## ACTIVITY
If a line below contains the string "Accesorii", return that line.

══ GIVEN DATA ══

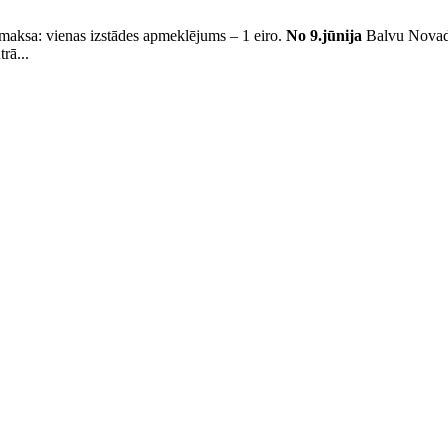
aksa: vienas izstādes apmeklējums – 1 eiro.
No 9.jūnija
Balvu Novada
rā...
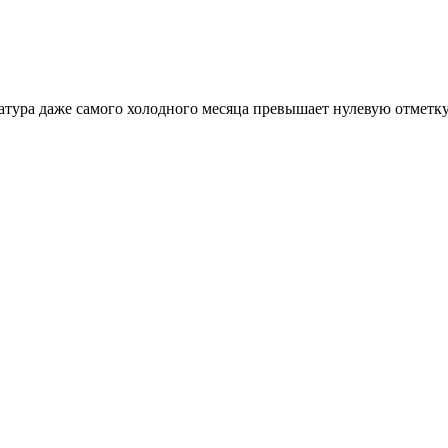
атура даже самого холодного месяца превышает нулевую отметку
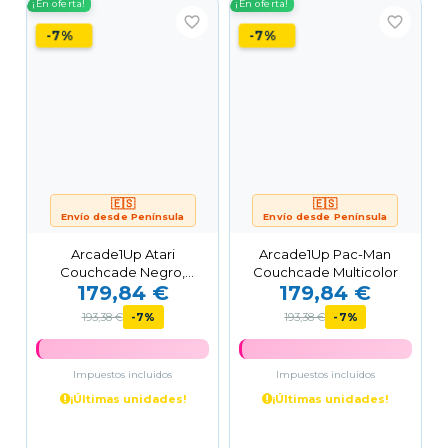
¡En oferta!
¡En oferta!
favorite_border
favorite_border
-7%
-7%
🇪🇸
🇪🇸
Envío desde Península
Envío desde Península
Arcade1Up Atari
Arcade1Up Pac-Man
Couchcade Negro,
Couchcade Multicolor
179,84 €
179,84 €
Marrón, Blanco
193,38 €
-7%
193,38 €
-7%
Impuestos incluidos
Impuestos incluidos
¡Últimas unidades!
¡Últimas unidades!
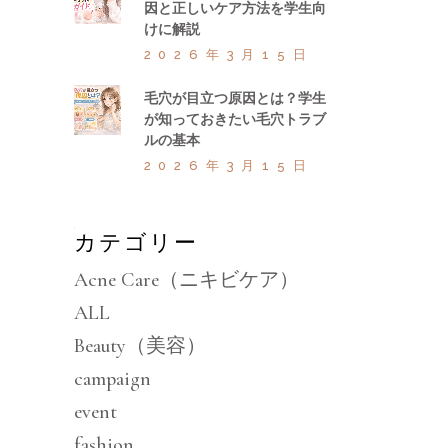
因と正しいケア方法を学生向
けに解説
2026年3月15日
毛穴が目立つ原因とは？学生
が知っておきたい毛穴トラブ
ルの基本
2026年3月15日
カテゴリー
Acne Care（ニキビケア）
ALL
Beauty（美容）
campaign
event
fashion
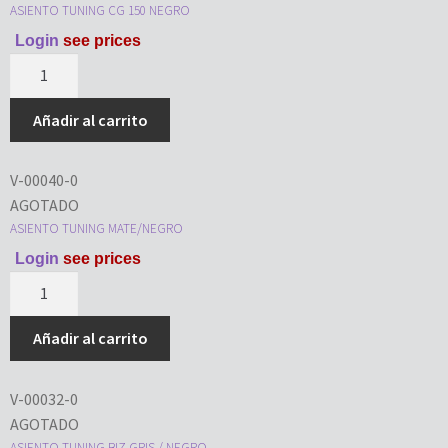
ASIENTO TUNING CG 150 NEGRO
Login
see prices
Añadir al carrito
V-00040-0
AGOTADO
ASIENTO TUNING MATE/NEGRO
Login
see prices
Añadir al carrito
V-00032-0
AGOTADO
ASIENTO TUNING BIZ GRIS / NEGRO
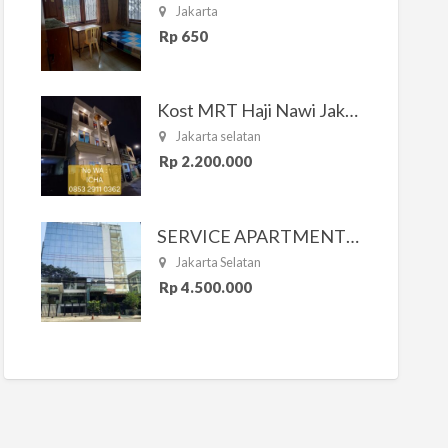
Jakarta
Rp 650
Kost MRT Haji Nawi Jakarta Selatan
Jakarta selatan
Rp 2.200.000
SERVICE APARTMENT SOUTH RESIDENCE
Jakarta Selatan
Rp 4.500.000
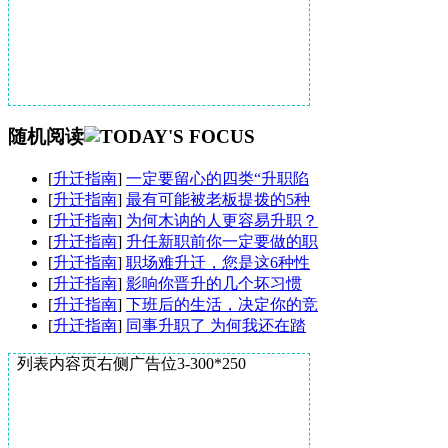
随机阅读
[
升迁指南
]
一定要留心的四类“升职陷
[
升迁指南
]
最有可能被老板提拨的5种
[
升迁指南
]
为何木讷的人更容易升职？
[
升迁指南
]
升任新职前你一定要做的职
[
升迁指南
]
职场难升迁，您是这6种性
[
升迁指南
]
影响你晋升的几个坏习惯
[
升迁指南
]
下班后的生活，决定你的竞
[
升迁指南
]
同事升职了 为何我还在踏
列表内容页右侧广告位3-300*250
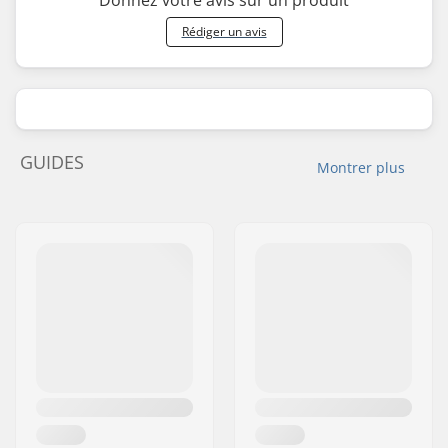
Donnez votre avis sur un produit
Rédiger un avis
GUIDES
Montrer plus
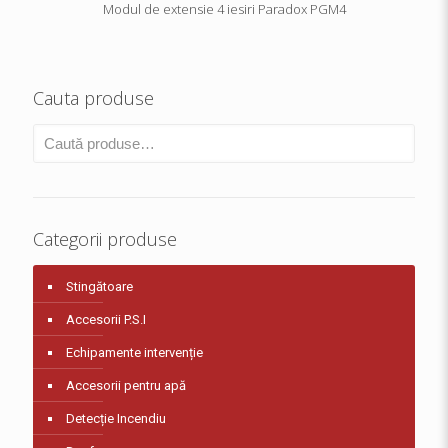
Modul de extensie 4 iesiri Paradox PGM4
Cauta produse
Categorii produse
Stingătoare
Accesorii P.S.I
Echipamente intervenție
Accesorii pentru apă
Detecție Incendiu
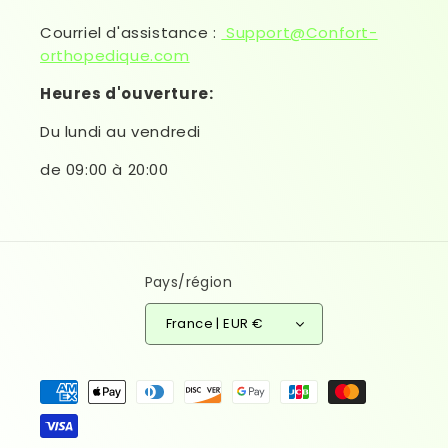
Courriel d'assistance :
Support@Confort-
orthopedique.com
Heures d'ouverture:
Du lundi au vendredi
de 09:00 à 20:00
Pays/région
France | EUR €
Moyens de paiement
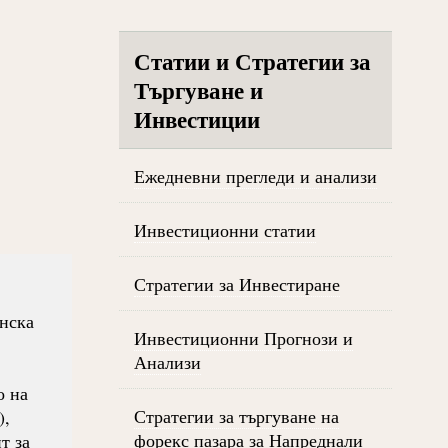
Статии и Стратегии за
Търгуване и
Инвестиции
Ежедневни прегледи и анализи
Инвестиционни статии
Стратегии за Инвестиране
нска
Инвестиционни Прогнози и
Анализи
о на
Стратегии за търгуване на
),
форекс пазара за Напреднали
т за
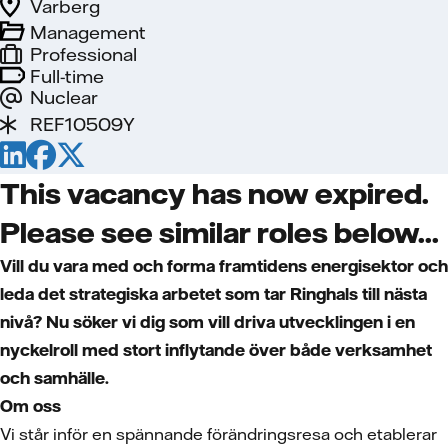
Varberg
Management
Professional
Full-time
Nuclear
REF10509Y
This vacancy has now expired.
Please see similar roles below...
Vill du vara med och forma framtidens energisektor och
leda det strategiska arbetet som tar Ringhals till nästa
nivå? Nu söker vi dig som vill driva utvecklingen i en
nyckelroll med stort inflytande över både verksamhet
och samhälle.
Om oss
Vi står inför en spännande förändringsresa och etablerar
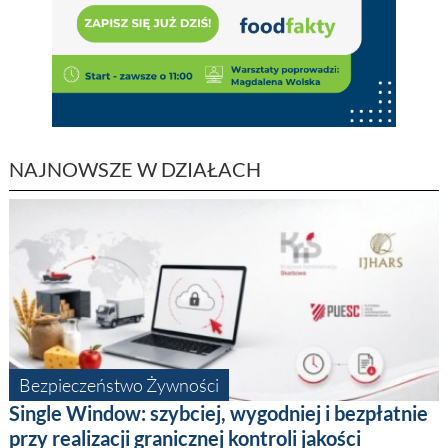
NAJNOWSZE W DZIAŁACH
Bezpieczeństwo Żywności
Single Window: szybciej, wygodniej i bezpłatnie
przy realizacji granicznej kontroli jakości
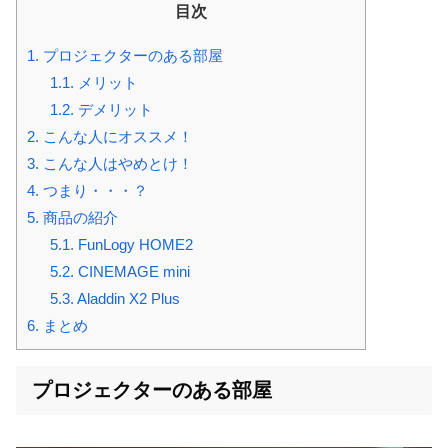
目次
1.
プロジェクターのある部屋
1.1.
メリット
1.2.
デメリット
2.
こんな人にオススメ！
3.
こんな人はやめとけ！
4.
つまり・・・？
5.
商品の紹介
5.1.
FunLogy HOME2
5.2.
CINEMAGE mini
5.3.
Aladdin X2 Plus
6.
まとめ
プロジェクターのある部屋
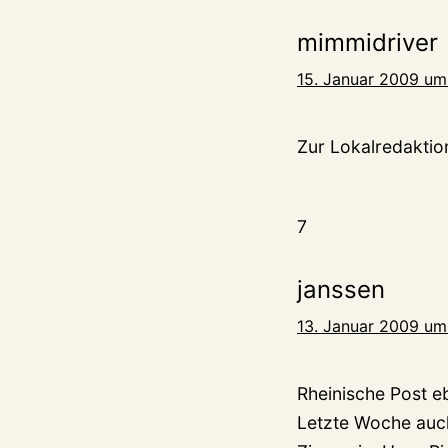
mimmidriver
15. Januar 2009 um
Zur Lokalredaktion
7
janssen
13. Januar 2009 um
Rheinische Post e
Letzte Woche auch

═══

## RESPONSE
Accesorii P.S.I
Accesorii pentru apă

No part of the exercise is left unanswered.